Using only the entries below, output the lines starting at the one containing "Parque São Lucas" and ending at the one containing "merupakan penerima lucky", exactly and inclusive of both, omitting the pictures.
SOURCE INFORMATION START
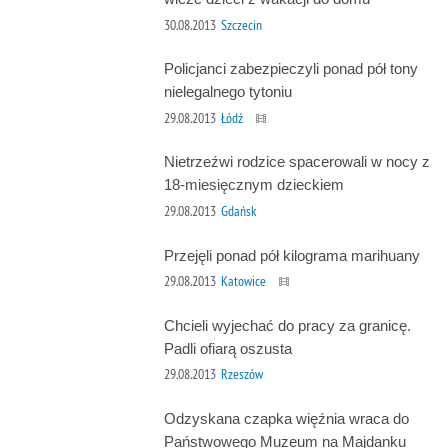
30.08.2013
Szczecin
Policjanci zabezpieczyli ponad pół tony
nielegalnego tytoniu
29.08.2013
Łódź
Nietrzeźwi rodzice spacerowali w nocy z
18-miesięcznym dzieckiem
29.08.2013
Gdańsk
Przejęli ponad pół kilograma marihuany
29.08.2013
Katowice
Chcieli wyjechać do pracy za granicę.
Padli ofiarą oszusta
29.08.2013
Rzeszów
Odzyskana czapka więźnia wraca do
Państwowego Muzeum na Majdanku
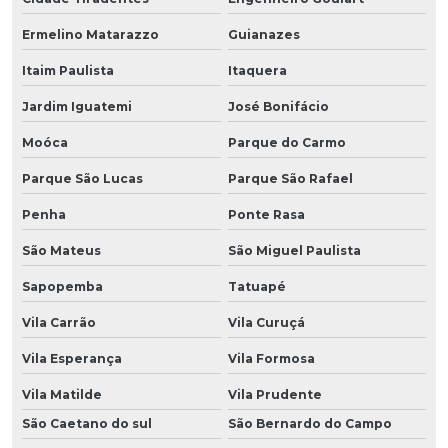
Ermelino Matarazzo
Guianazes
Itaim Paulista
Itaquera
Jardim Iguatemi
José Bonifácio
Moóca
Parque do Carmo
Parque São Lucas
Parque São Rafael
Penha
Ponte Rasa
São Mateus
São Miguel Paulista
Sapopemba
Tatuapé
Vila Carrão
Vila Curuçá
Vila Esperança
Vila Formosa
Vila Matilde
Vila Prudente
São Caetano do sul
São Bernardo do Campo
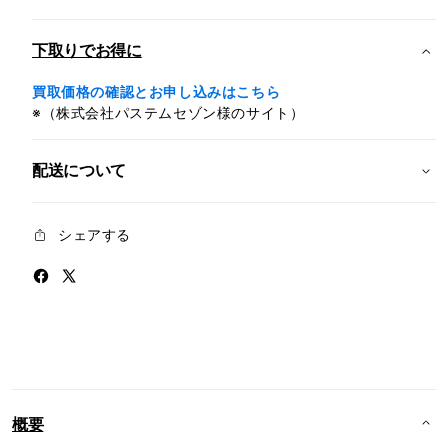
プ
プ
ブ
ブ
下取りでお得に
ル
ル
ー
ー
買取価格の確認とお申し込みはこちら
※（株式会社パステムセゾン様のサイト）
の
の
数
数
量
量
配送について
を
を
減
増
シェアする
ら
や
す
す
概要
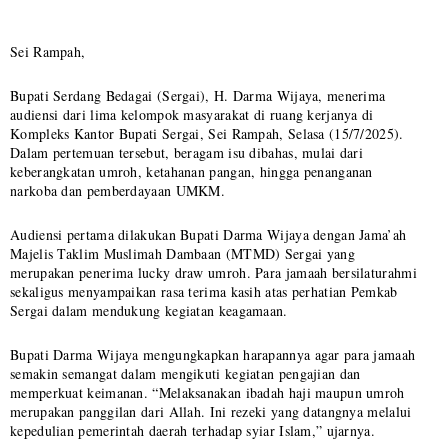
Sei Rampah,
Bupati Serdang Bedagai (Sergai), H. Darma Wijaya, menerima
audiensi dari lima kelompok masyarakat di ruang kerjanya di
Kompleks Kantor Bupati Sergai, Sei Rampah, Selasa (15/7/2025).
Dalam pertemuan tersebut, beragam isu dibahas, mulai dari
keberangkatan umroh, ketahanan pangan, hingga penanganan
narkoba dan pemberdayaan UMKM.
Audiensi pertama dilakukan Bupati Darma Wijaya dengan Jama’ah
Majelis Taklim Muslimah Dambaan (MTMD) Sergai yang
merupakan penerima lucky draw umroh. Para jamaah bersilaturahmi
sekaligus menyampaikan rasa terima kasih atas perhatian Pemkab
Sergai dalam mendukung kegiatan keagamaan.
Bupati Darma Wijaya mengungkapkan harapannya agar para jamaah
semakin semangat dalam mengikuti kegiatan pengajian dan
memperkuat keimanan. “Melaksanakan ibadah haji maupun umroh
merupakan panggilan dari Allah. Ini rezeki yang datangnya melalui
kepedulian pemerintah daerah terhadap syiar Islam,” ujarnya.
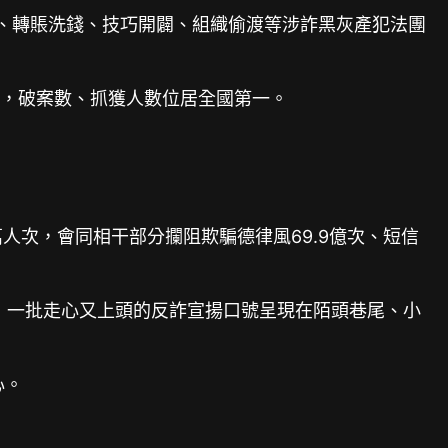
引流、轉賬洗錢、技巧開闢、組織偷渡等涉詐黑灰產犯法團
3%，破案數、抓獲人數位居全國第一。
萬人次，會同相干部分攔阻欺騙德律風69.9億次、短信
來，一批走心又上頭的反詐宣揚口號呈現在陌頭巷尾、小
心。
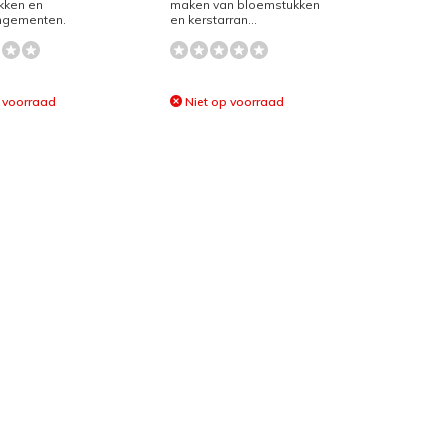
kken en
maken van bloemstukken
angementen.
en kerstarran...
 voorraad
Niet op voorraad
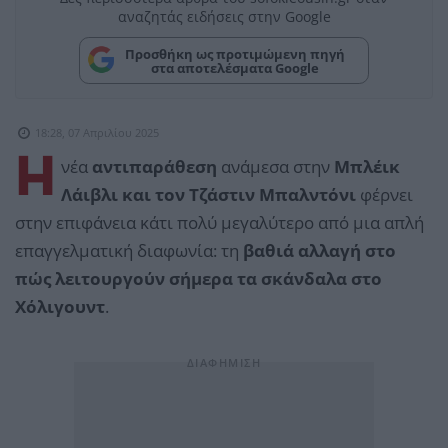
αναζητάς ειδήσεις στην Google
Προσθήκη ως προτιμώμενη πηγή
στα αποτελέσματα Google
18:28, 07 Απριλίου 2025
H
νέα
αντιπαράθεση
ανάμεσα στην
Μπλέικ
Λάιβλι και τον Τζάστιν Μπαλντόνι
φέρνει
στην επιφάνεια κάτι πολύ μεγαλύτερο από μια απλή
επαγγελματική διαφωνία: τη
βαθιά αλλαγή στο
πώς λειτουργούν σήμερα τα σκάνδαλα στο
Χόλιγουντ
.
SOURCE INFORMATION END
SOLUTION FOR THIS EXERCISE ::
Parque São Lucas
Parque São Rafael
Penha
Ponte Rasa
São Mateus
São Miguel Paulista
Sapopemba
Tatuapé
Vila Carrão
Vila Curuçá
Vila Esperança
Vila Formosa
Vila Matilde
Vila Prudente
São Caetano do sul
São Bernardo do Campo
プ
プ
ブ
ブ
下取りでお得に
ル
ル
ー
ー
買取価格の確認とお申し込みはこちら
※（株式会社パステムセゾン様のサイト）
の
の
数
数
量
量
配送について
を
を
減
増
シェアする
ら
や
す
す
概要
Sei Rampah,
Bupati Serdang Bedagai (Sergai), H. Darma Wijaya, menerima
audiensi dari lima kelompok masyarakat di ruang kerjanya di
Kompleks Kantor Bupati Sergai, Sei Rampah, Selasa (15/7/2025).
Dalam pertemuan tersebut, beragam isu dibahas, mulai dari
keberangkatan umroh, ketahanan pangan, hingga penanganan
narkoba dan pemberdayaan UMKM.
Audiensi pertama dilakukan Bupati Darma Wijaya dengan Jama’ah
Majelis Taklim Muslimah Dambaan (MTMD) Sergai yang
merupakan penerima lucky draw umroh. Para jamaah bersilaturahmi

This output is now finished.